Makale özeti ve diğer detaylar.
Bu çalışma, Ahmet Hamdi Tanpınar'ın Saatleri Ayarlama Enstitüsü romanından hareketle modern zaman disiplini ve çalışma zihniyeti arasındaki ilişkiyi incelemektedir. Roman, modernitenin gerekliliğini öne çıkarırken, Türk toplumunun henüz böyle bir dönüşüme hazır olmadığına da dikkati çekmektedir. SAE kapitalizme hazır olmayan bir toplumsal yapıyı betimlemektedir. Geçmişin yeniden canlandırılamayacağının farkında olan Tanpınar, Türk toplumunun modernleşmek için zaman anlayışının ve algısının değişmesi gerektiğine inanmaktaydı. Tanpınar, zaman disiplini ve bilincinin çalışma yaşamında ve hayatta içselleştirilmesi gereken olgular olduğunu düşünmektedir. Bu çalışma, Tanpınar'ın modern zaman disiplin anlayışının toplumca benimsenmesinin, iktisadi gelişme ve modernleşme için gerekli olan çalışma zihniyeti ve ahlakındaki dönüşümün ön koşulu olduğu düşüncesini benimsediğini iddia etmektedir. Yöntemsel olarakda çalışma, sosyal bir olguya anlamada edebi metinlerin görgül materyal olarak yorumlanmasının bir örneğini teşkil etmektedir.

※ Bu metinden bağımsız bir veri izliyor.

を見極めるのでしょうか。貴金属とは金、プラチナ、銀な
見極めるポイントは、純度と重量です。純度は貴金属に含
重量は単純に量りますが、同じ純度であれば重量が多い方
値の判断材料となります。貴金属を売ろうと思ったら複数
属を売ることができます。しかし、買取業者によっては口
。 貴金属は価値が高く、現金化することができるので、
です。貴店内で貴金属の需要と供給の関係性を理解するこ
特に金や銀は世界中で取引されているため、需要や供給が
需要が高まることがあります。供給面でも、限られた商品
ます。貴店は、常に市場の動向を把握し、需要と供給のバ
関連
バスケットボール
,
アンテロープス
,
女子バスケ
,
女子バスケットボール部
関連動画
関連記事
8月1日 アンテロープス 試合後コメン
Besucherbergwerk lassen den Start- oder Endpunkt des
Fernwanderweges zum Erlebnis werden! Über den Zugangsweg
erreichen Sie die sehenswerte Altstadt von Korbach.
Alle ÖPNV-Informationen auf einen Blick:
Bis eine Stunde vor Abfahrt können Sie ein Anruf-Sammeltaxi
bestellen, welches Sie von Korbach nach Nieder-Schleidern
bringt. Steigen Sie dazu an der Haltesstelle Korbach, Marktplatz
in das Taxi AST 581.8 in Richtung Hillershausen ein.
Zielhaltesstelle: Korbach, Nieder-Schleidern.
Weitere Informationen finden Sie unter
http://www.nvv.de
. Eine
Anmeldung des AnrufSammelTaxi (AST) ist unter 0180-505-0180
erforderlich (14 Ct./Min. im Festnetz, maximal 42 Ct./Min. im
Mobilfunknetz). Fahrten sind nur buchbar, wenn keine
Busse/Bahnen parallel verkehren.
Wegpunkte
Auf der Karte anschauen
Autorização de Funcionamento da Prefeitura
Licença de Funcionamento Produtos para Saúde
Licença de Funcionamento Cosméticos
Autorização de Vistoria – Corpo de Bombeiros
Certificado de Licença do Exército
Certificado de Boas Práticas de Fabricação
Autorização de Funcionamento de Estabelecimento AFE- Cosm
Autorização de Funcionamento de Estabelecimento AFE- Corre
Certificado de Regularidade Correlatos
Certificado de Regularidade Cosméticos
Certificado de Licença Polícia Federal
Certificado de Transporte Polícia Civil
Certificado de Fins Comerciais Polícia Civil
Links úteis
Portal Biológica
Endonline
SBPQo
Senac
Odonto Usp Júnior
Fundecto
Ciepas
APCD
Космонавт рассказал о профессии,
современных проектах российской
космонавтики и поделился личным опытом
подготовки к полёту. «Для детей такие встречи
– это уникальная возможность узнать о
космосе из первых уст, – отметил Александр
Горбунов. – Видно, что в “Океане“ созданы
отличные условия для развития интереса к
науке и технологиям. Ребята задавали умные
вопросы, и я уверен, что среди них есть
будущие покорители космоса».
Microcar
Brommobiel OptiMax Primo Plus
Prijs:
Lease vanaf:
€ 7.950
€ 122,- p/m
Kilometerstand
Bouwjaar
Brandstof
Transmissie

This paper offers a reading of Ahmet Hamdi Tanpınar's Time Regulation Institute novel as a valuable means through which modern time discipline and work mentality can be understood. The novel narrates the need for modernity but recognizes a swell that Turkish society is not yet ready for such a transformation. It is about the emergence of capitalism in a society which is not prepared for it. Tanpınar was well aware that the past could not be resuscitated in the present as it was and the Turkish society needed to change its temporality and its rhtyme so that it could achieve material modernization. The understanding of the relation between work, time and temporality entails the imposition and eventual internalization of a specific time discipline and time consciousness to labour and life. We argue that, for Tanpınar, the inculcation of a modern time discipline into society was a prerequisite for a transformation of work ethic and mentality that were, in turn, essential to realize economic development and modernization. Methodologically, the paper exemplifies how the readings and uses of literary texts as empirical materials can provide insight to a social phenomenon.